• _Exercise brief_:
Please return the lines of the data that contain "显示歌词".

• _Extracted material_:
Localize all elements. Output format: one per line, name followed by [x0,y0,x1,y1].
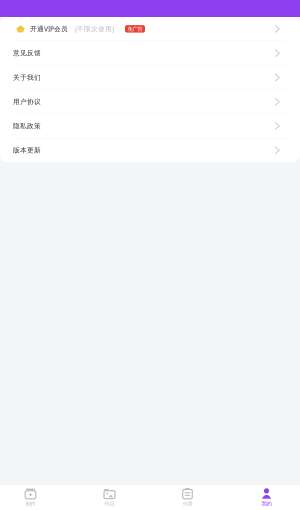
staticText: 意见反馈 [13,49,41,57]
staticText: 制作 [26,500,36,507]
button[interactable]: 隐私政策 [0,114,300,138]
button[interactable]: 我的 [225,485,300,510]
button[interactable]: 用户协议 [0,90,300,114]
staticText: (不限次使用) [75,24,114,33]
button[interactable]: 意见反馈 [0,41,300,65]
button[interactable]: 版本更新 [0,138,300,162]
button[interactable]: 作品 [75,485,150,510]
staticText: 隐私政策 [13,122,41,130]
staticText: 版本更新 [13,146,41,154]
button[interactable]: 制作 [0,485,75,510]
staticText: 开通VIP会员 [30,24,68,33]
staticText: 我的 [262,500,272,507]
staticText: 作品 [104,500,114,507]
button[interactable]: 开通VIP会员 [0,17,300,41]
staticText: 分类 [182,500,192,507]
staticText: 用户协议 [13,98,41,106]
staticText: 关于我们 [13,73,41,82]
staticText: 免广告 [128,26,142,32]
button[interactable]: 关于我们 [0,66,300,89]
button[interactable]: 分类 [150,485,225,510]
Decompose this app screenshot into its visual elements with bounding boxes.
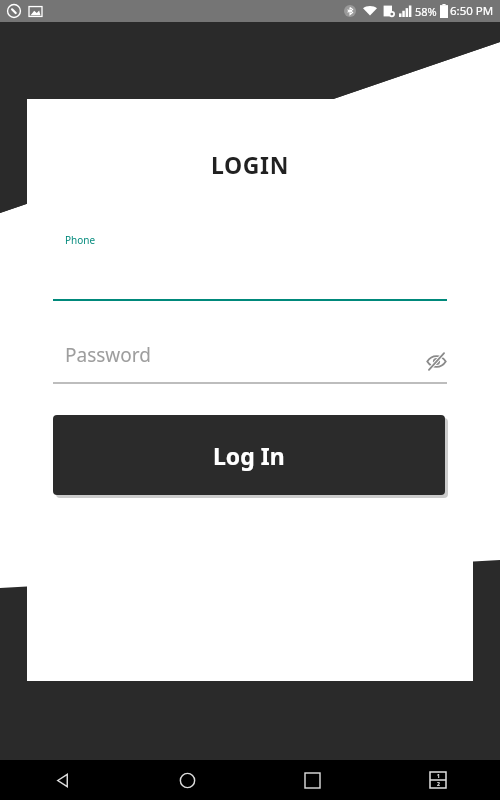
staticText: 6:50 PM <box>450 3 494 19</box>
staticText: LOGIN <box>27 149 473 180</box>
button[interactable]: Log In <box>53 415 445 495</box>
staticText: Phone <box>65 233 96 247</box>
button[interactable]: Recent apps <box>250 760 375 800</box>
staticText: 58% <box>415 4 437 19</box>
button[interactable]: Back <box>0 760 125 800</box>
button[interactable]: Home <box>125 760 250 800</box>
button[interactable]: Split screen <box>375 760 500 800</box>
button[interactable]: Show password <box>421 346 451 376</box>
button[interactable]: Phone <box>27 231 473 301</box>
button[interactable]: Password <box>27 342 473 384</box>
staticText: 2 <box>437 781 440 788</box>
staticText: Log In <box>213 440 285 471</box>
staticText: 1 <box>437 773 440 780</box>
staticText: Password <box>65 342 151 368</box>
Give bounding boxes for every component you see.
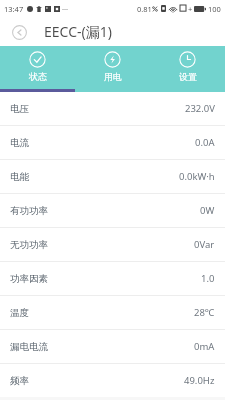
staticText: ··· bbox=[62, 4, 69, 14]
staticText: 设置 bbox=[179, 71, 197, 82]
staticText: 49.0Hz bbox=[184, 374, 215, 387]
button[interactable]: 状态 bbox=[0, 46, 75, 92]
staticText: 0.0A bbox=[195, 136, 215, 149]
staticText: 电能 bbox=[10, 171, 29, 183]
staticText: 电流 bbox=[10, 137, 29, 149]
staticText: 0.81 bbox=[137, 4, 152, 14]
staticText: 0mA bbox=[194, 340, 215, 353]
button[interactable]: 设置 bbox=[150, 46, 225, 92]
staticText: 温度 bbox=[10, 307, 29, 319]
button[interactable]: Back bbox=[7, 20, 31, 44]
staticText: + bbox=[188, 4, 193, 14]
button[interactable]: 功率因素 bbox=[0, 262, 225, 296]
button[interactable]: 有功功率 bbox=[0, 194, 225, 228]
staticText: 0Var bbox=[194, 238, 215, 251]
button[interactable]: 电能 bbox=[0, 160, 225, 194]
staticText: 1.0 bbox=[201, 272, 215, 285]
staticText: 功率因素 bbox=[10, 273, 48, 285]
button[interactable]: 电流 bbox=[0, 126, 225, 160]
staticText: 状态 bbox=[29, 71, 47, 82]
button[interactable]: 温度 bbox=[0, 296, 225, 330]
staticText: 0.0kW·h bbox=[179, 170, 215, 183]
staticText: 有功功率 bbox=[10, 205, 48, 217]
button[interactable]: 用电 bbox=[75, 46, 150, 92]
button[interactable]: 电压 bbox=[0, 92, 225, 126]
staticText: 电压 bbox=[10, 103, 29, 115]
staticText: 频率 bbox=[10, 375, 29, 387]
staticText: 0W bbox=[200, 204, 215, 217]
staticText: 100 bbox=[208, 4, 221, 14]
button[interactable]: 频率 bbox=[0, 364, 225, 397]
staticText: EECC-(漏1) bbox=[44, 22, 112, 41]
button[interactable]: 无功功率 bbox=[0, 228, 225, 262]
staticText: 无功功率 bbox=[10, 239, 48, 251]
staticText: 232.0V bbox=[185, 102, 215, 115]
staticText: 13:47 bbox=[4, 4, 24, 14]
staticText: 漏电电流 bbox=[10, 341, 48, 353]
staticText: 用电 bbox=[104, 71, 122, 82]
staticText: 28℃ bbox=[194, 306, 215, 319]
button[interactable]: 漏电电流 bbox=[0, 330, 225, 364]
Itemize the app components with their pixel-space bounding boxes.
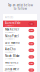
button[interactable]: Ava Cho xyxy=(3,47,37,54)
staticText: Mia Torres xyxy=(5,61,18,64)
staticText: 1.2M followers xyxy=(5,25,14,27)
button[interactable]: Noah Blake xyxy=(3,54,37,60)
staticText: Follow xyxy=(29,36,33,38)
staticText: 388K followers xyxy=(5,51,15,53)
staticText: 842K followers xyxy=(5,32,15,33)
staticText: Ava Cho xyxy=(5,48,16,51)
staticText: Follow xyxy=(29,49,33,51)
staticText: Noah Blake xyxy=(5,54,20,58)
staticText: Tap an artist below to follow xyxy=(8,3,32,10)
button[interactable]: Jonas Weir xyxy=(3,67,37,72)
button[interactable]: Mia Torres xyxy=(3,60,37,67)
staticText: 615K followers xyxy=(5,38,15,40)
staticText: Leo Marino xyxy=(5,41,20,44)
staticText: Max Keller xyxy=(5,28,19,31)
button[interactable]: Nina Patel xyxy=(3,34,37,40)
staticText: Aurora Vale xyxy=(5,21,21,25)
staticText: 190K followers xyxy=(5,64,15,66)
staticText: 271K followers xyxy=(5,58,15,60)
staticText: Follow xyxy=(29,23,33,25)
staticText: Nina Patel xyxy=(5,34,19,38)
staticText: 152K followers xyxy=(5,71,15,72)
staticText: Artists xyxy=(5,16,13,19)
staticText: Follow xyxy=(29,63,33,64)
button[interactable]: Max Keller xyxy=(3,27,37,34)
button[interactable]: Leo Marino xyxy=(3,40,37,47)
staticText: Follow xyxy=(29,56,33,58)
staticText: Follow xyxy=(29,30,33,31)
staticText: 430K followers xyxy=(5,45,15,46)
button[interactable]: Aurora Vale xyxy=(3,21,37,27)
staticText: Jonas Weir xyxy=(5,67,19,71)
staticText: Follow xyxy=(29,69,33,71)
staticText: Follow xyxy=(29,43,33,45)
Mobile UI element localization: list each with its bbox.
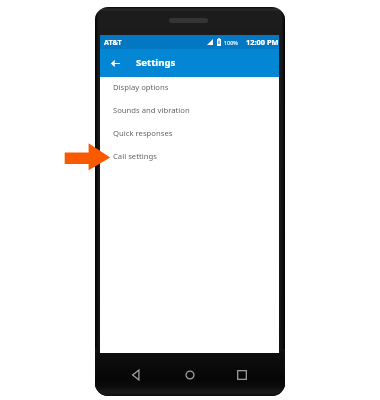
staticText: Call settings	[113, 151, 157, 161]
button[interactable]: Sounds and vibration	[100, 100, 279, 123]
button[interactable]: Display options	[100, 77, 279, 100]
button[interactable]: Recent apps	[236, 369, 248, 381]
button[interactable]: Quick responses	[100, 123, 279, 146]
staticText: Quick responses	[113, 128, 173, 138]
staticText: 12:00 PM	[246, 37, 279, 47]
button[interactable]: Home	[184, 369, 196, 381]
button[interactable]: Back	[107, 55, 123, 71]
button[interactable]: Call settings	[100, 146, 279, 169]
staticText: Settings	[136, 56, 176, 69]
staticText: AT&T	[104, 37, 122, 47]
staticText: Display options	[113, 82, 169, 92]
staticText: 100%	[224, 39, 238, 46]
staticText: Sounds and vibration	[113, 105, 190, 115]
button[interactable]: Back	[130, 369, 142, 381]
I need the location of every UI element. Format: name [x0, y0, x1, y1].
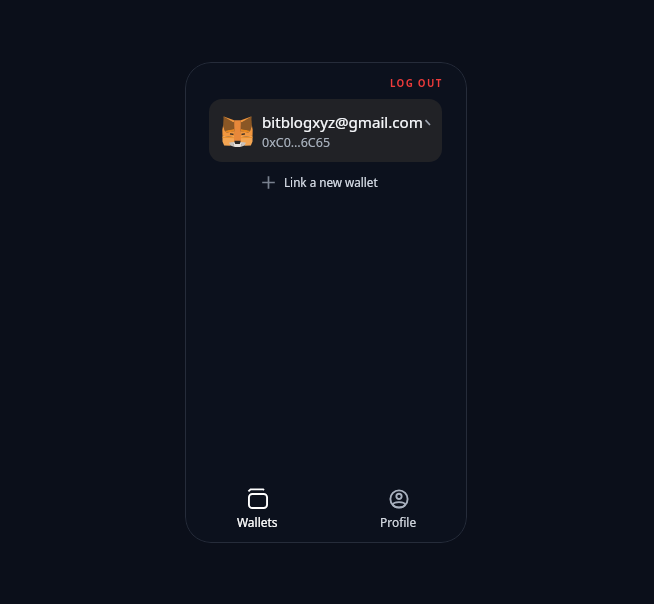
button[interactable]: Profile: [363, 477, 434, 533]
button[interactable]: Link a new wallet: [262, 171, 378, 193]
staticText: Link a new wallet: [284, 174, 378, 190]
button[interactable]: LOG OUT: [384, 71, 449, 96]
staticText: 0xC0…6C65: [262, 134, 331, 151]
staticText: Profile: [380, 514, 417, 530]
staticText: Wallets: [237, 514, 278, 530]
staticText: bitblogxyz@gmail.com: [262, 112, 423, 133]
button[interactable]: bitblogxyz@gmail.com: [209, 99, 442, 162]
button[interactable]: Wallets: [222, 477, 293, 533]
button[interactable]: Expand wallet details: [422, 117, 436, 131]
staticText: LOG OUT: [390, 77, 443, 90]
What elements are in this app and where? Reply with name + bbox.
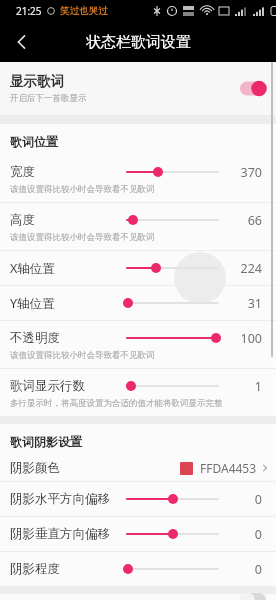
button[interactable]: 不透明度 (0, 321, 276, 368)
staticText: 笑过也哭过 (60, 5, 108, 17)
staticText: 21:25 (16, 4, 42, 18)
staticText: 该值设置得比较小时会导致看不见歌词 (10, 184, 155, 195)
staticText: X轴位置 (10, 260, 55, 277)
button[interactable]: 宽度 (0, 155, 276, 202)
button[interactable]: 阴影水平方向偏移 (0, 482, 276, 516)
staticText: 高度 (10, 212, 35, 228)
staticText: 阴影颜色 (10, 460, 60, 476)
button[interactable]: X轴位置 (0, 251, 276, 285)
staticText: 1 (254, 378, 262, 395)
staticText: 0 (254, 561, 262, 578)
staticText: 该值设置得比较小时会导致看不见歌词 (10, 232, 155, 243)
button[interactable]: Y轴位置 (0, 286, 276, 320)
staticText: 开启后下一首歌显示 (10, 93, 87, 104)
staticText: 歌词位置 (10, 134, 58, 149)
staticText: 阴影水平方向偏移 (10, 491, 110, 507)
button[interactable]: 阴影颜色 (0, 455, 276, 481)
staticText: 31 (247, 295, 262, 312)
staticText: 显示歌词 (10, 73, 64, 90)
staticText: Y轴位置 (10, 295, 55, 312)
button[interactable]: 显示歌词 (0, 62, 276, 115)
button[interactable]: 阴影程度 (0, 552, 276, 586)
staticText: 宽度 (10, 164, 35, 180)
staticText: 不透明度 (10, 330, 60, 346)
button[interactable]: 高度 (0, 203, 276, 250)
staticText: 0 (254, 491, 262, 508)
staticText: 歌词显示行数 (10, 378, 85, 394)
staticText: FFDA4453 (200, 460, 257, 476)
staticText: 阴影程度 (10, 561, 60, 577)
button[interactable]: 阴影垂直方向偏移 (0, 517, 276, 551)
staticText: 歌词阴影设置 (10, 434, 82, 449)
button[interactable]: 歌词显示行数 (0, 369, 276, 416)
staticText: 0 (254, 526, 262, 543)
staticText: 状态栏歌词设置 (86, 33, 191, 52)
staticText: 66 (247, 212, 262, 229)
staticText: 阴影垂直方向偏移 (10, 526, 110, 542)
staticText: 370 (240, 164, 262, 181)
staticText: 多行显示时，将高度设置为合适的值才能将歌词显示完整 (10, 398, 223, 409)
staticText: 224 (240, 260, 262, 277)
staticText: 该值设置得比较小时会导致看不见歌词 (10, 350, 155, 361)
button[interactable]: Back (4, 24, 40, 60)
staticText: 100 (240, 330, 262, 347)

• _Solution below_:
staticText: 显示歌词 (10, 73, 64, 90)
button[interactable]: 显示歌词 (0, 62, 276, 115)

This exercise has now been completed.